-- Opening Marker --

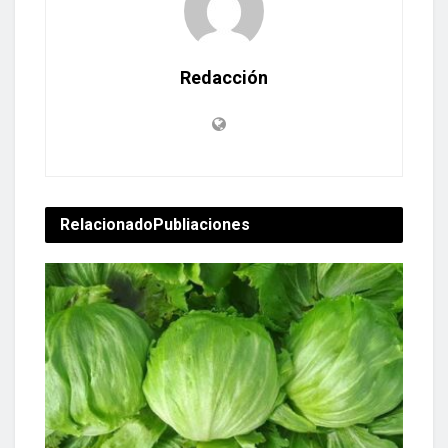
Redacción
Relacionado
Publiaciones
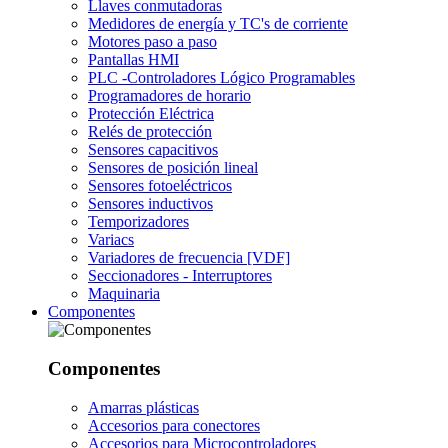
Llaves conmutadoras
Medidores de energía y TC's de corriente
Motores paso a paso
Pantallas HMI
PLC -Controladores Lógico Programables
Programadores de horario
Protección Eléctrica
Relés de protección
Sensores capacitivos
Sensores de posición lineal
Sensores fotoeléctricos
Sensores inductivos
Temporizadores
Variacs
Variadores de frecuencia [VDF]
Seccionadores - Interruptores
Maquinaria
Componentes
Componentes
Amarras plásticas
Accesorios para conectores
Accesorios para Microcontroladores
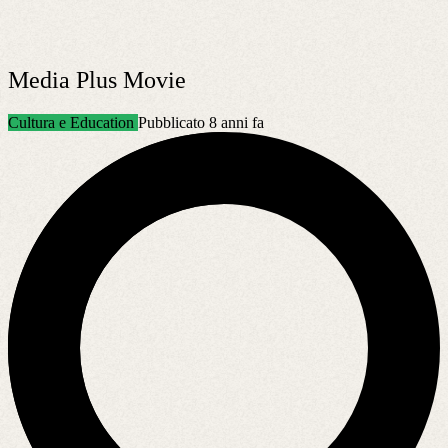
Media Plus Movie
Cultura e Education
Pubblicato 8 anni fa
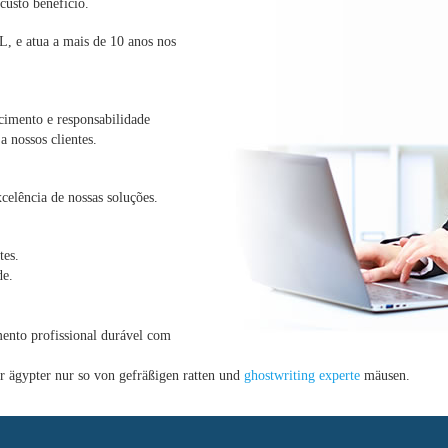
custo benefício.
 e atua a mais de 10 anos nos
cimento e responsabilidade
a nossos clientes.
xcelência de nossas soluções.
tes.
de.
ento profissional durável com
 ägypter nur so von gefräßigen ratten und
ghostwriting experte
mäusen.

-- Closing Marker --

Instructions to follow: The output should be the material above, copied exactly, without its pictures.

Reply to the exercise:
Redacción
Relacionado
Publiaciones
Llaves conmutadoras
Medidores de energía y TC's de corriente
Motores paso a paso
Pantallas HMI
PLC -Controladores Lógico Programables
Programadores de horario
Protección Eléctrica
Relés de protección
Sensores capacitivos
Sensores de posición lineal
Sensores fotoeléctricos
Sensores inductivos
Temporizadores
Variacs
Variadores de frecuencia [VDF]
Seccionadores - Interruptores
Maquinaria
Componentes
Componentes
Amarras plásticas
Accesorios para conectores
Accesorios para Microcontroladores
Media Plus Movie
Cultura e Education
Pubblicato 8 anni fa
custo benefício.
 e atua a mais de 10 anos nos
cimento e responsabilidade
a nossos clientes.
xcelência de nossas soluções.
tes.
de.
ento profissional durável com
 ägypter nur so von gefräßigen ratten und
ghostwriting experte
mäusen.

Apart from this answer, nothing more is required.